๐ŸŽฏ Exam Tip: When drawing histograms with unequal class widths, always adjust the frequency to find the correct height of the rectangles. This ensures the area of each bar is proportional to its frequency.

Free study material for Mathematics

RBSE Solutions Class 9 Mathematics Chapter 15 Statistics

Students can now access the RBSE Solutions for Chapter 15 Statistics prepared by teachers on our website. These solutions cover all questions in exercise in your Class 9 Mathematics textbook. Each answer is updated based on the current academic session as per the latest RBSE syllabus.

Detailed Explanations for Chapter 15 Statistics

Our expert teachers have provided step-by-step explanations for all the difficult questions in the Class 9 Mathematics chapter. Along with the final answers, we have also explained the concept behind it to help you build stronger understanding of each topic. This will be really helpful for Class 9 students who want to understand both theoretical and practical questions. By studying these RBSE Questions and Answers your basic concepts will improve a lot.

Benefits of using Mathematics Class 9 Solved Papers

Using our Mathematics solutions regularly students will be able to improve their logical thinking and problem-solving speed. These Class 9 solutions are a guide for self-study and homework assistance. Along with the chapter-wise solutions, you should also refer to our Revision Notes and Sample Papers for Chapter 15 Statistics to get a complete preparation experience.

FAQs

Where can I find the latest RBSE Solutions Class 9 Maths Chapter 15 Statistics Important Questions for the 2026-27 session?

The complete and updated RBSE Solutions Class 9 Maths Chapter 15 Statistics Important Questions is available for free on StudiesToday.com. These solutions for Class 9 Mathematics are as per latest RBSE curriculum.

Are the Mathematics RBSE solutions for Class 9 updated for the new 50% competency-based exam pattern?

Yes, our experts have revised the RBSE Solutions Class 9 Maths Chapter 15 Statistics Important Questions as per 2026 exam pattern. All textbook exercises have been solved and have added explanation about how the Mathematics concepts are applied in case-study and assertion-reasoning questions.

How do these Class 9 RBSE solutions help in scoring 90% plus marks?

Toppers recommend using RBSE language because RBSE marking schemes are strictly based on textbook definitions. Our RBSE Solutions Class 9 Maths Chapter 15 Statistics Important Questions will help students to get full marks in the theory paper.

Do you offer RBSE Solutions Class 9 Maths Chapter 15 Statistics Important Questions in multiple languages like Hindi and English?

Yes, we provide bilingual support for Class 9 Mathematics.

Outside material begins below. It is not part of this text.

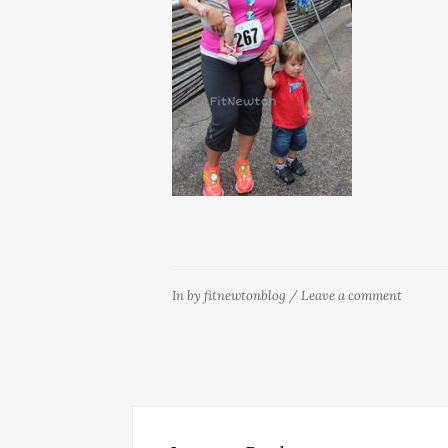
In
by
fitnewtonblog
/
Leave a comment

You can access RBSE Solutions Class 9 Maths Chapter 15 Statistics Important Questions in both English and Hindi medium.

Is it possible to download the Mathematics RBSE solutions for Class 9 as a PDF?

Yes, you can download the entire RBSE Solutions Class 9 Maths Chapter 15 Statistics Important Questions in printable PDF format for offline study on any device.